The company's stated investment objective is to seek to provide a high rate of total return through investment in equities and equity related securities of companies trading in the Asia Pacific region (excluding Japan). The company seeks to offer a degree of capital preservation through tactical use of derivative instruments.

==History==
The company was established as the TR Pacific Investment Trust under the management of Touche Remnant in October 1987. It was brought under the management of Henderson Group after Henderson bought Touche Remnant in 1992. The company became the Henderson TR Pacific Investment Trust in October 1997 and, with Andy Beal of Henderson serving as manager from 2005, it was renamed the Henderson Asian Growth Trust in March 2012. After Schroders took over the mandate from Henderson in January 2013, it become the Asian Total Return Investment Company in March 2013, before adopting its current name in September 2016.

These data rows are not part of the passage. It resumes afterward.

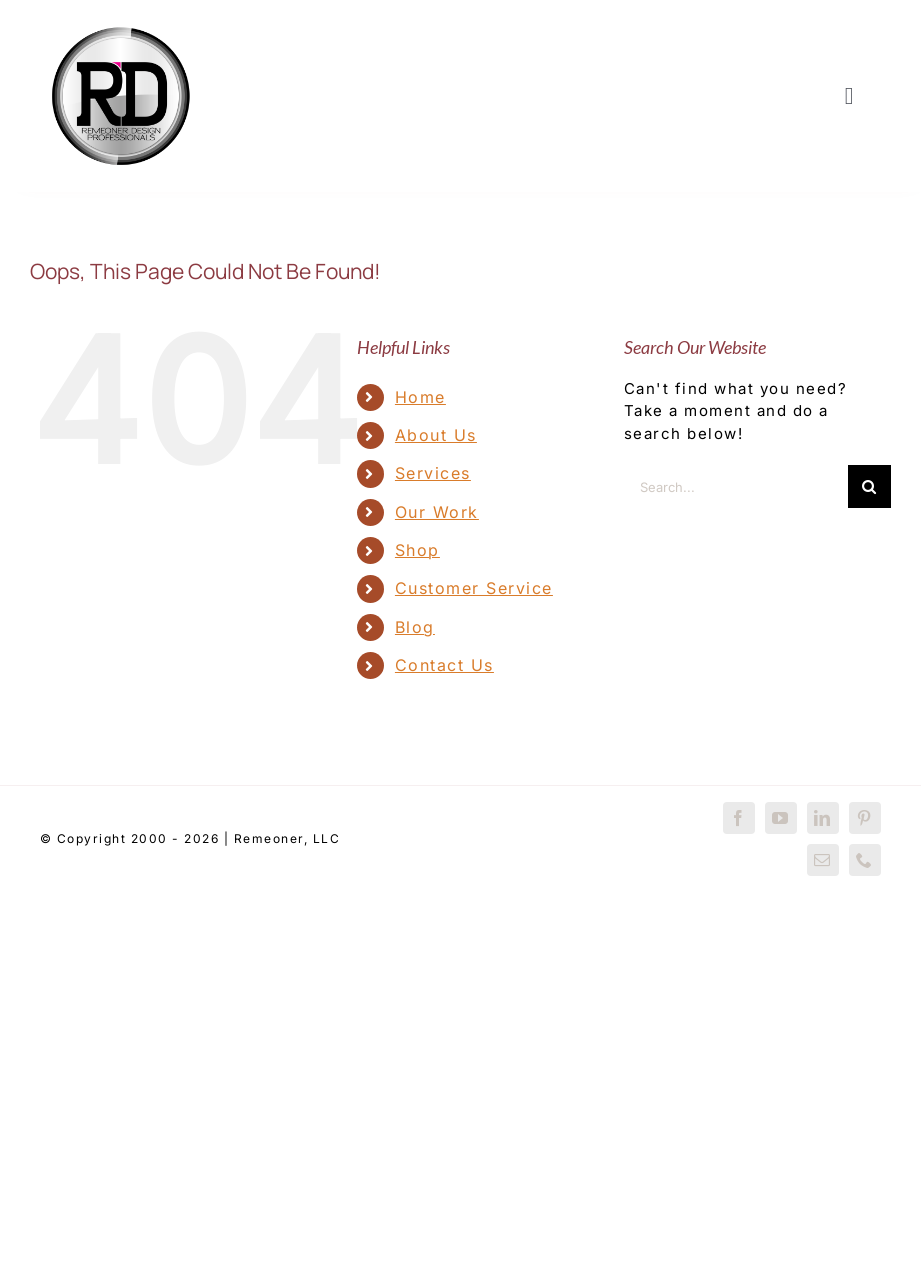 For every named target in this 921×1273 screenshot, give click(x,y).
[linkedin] (823, 818)
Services (433, 473)
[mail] (823, 860)
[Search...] (736, 486)
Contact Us (444, 665)
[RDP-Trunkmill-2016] (121, 22)
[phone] (865, 860)
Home (420, 397)
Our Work (437, 512)
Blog (415, 627)
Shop (417, 550)
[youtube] (781, 818)
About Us (436, 435)
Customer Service (474, 588)
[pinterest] (865, 818)
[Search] (869, 486)
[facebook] (739, 818) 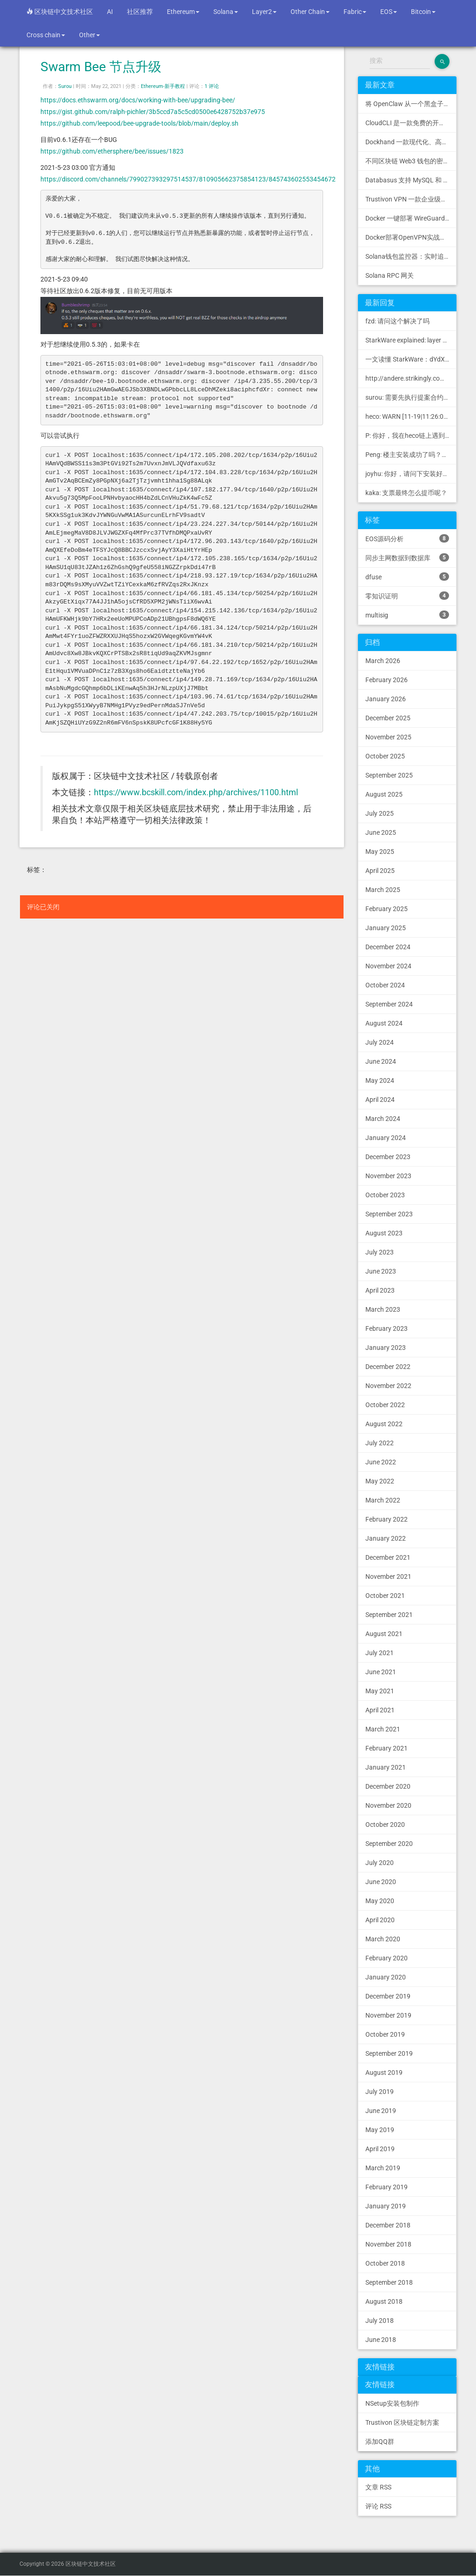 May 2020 (379, 1901)
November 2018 (388, 2244)
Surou (65, 86)
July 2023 (379, 1252)
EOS (388, 11)
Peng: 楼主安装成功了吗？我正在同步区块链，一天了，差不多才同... (411, 454)
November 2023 (388, 1176)
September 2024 (389, 1004)
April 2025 (380, 870)
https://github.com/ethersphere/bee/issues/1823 (112, 151)
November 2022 (388, 1385)
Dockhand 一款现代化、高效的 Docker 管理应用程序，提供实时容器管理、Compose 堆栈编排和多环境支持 (411, 142)
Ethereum (183, 11)
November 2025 (388, 737)
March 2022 (382, 1500)
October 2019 (385, 2034)
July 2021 (379, 1653)
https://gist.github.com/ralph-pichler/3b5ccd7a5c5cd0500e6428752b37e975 (152, 111)
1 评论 (212, 86)
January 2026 (385, 699)
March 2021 (382, 1729)
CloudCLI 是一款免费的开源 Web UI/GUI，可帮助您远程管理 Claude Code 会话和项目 (411, 123)
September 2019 (389, 2053)
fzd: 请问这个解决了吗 (397, 321)
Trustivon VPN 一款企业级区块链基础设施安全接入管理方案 (411, 199)
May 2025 (379, 851)
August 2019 (384, 2072)
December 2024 (387, 947)
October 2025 (385, 756)
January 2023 (385, 1347)
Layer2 (264, 11)
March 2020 (382, 1939)
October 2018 (385, 2263)
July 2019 (379, 2091)
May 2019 (379, 2129)
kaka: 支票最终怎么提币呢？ (406, 492)
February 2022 (386, 1519)
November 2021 (388, 1576)
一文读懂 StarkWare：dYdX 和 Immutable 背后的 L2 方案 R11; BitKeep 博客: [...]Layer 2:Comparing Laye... (411, 359)
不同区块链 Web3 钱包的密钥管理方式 (411, 161)
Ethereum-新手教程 (163, 86)
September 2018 (389, 2282)
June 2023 (380, 1271)
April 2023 (380, 1290)
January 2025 (385, 928)
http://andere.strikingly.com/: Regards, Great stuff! (411, 378)
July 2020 (379, 1862)
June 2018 (380, 2339)
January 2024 (385, 1137)
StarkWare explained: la (411, 340)
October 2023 (385, 1195)
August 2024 (384, 1023)
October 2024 (385, 985)
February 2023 (386, 1328)
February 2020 (386, 1958)
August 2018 (384, 2301)
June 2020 (380, 1881)
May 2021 (379, 1691)
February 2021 (386, 1748)
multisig (407, 614)
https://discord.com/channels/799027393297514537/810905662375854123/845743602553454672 (188, 179)
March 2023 (382, 1309)
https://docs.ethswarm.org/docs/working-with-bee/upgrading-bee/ (137, 100)
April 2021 (380, 1710)
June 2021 (380, 1672)
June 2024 (380, 1061)
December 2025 (387, 718)
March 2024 (382, 1118)
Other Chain (310, 11)
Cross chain (45, 35)
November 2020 (388, 1805)
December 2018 (387, 2225)
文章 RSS (378, 2487)
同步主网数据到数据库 (407, 557)
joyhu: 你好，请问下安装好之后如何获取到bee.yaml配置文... (411, 473)
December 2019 (387, 1996)
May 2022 (379, 1481)
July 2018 (379, 2320)
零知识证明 (407, 595)
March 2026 (382, 660)
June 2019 (380, 2110)
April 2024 (380, 1099)
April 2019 (380, 2149)
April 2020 (380, 1920)
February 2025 (386, 908)
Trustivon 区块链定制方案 (402, 2422)
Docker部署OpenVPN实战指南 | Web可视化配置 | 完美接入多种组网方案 (411, 237)
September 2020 (389, 1843)
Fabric (355, 11)
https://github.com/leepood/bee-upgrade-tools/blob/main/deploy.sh (139, 123)
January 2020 (385, 1977)
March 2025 (382, 889)
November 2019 (388, 2015)
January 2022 (385, 1538)
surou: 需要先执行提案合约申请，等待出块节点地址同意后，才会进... (411, 397)
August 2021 (384, 1633)
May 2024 (379, 1080)
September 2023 (389, 1214)
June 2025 (380, 832)
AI (110, 11)
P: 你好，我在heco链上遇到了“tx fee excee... (411, 435)
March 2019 (382, 2168)
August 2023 (384, 1233)
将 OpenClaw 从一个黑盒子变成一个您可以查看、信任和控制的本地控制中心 (411, 103)
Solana (225, 11)
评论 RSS (378, 2506)
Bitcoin (423, 11)
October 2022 (385, 1405)
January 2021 (385, 1767)
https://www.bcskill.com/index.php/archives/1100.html (196, 792)
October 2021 (385, 1595)
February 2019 (386, 2187)
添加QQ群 (379, 2441)
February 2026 (386, 680)
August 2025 (384, 794)
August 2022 (384, 1424)
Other (89, 35)
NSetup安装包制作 (392, 2403)
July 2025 (379, 813)
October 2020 (385, 1824)
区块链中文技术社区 (59, 11)
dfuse (407, 576)
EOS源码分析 (407, 538)
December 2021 (387, 1557)
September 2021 (389, 1614)
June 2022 (380, 1462)
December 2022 (387, 1366)
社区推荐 (140, 11)
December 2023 (387, 1157)
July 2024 (379, 1042)
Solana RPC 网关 (389, 275)
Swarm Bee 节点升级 (100, 66)
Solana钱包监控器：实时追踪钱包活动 (411, 256)
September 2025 (389, 775)
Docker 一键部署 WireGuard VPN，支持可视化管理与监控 (411, 218)
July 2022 (379, 1443)
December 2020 (387, 1786)
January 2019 (385, 2206)
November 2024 (388, 966)
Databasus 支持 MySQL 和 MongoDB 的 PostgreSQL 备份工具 (411, 180)
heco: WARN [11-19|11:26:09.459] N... (411, 416) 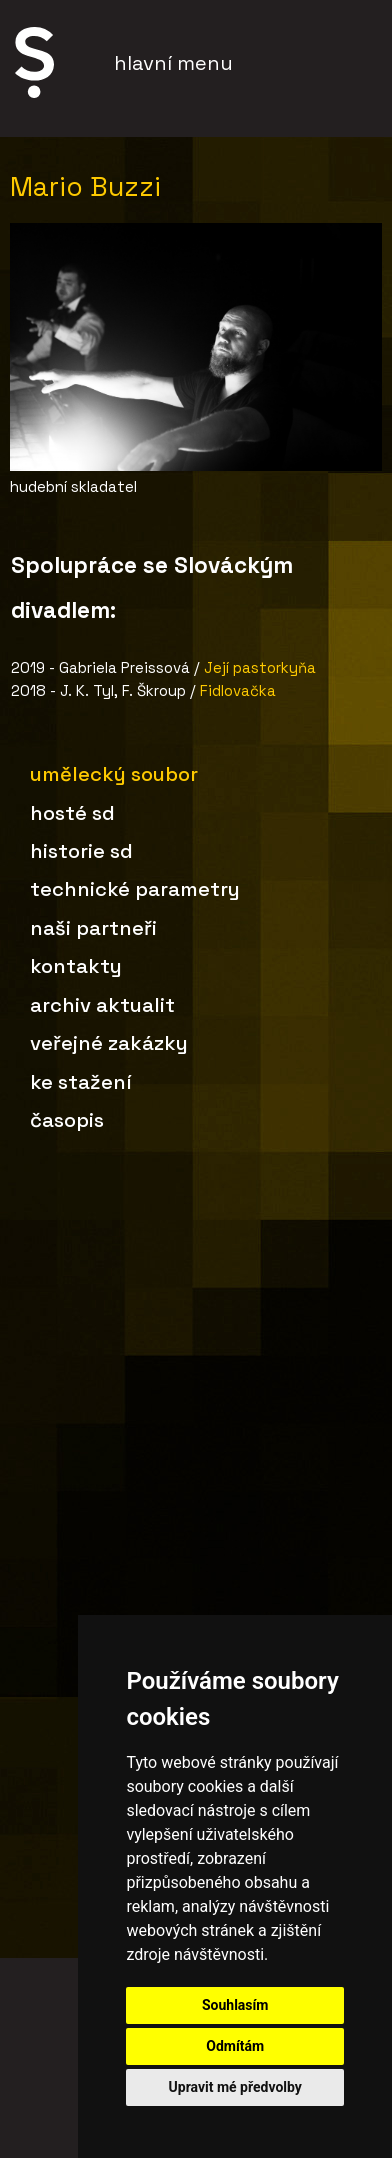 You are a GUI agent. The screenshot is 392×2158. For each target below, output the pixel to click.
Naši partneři (93, 928)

In June 2026, Schroder Asian Total Return Investment Company plc and Pacific Assets Trust plc agreed to a merger, creating a combined £1.1 billion Asia-Pacific investment trust. The company is managed by Robin Parbrook and King Fuei Lee of Schroders, and Sarah MacAulay continues as chair following the merger. The deal, managed by Schroders, provides PAC shareholders with options for share rollover or a partial cash exit.

== Performance and ratings ==
In 2024, FE fundinfo awarded portfolio manager Robin Parbrook the Alpha Manager of the Year award in recognition of strong performance throughout his career.

The company won the Asia Pacific category as part of Investment Week's Investment Company of the Year Awards in November 2025.

In February 2026 the company was recognised in the Association of Investment Companies list of 2026 ISA Millionaires, which records investment trusts that would have earned shareholders over one million pounds if they had invested their full ISA allowance and reinvested dividends from 1999 to 2025.